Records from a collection
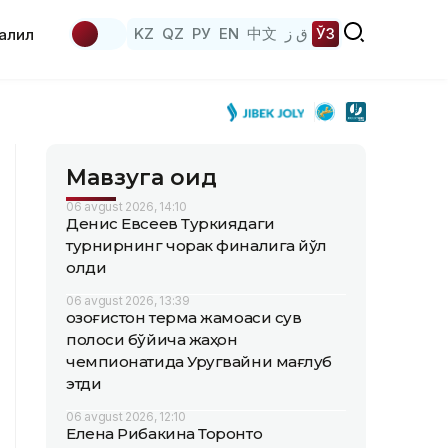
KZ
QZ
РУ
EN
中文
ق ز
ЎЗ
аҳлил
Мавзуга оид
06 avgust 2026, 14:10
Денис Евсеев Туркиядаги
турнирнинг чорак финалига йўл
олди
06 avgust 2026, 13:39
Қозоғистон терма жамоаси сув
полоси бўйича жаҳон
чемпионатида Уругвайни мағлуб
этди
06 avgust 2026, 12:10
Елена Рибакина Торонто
* * *
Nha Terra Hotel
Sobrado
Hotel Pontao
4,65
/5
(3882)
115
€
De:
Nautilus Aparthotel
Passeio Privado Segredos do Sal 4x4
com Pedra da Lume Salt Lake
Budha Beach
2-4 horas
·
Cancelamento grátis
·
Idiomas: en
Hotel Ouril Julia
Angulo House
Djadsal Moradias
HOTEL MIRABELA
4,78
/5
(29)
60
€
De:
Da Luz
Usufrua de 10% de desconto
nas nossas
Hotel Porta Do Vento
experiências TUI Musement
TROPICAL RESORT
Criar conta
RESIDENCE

Task to complete: Would you filter the records and copy out each line containing "avgust"?

Solution for this task:
06 avgust 2026, 14:10
06 avgust 2026, 13:39
06 avgust 2026, 12:10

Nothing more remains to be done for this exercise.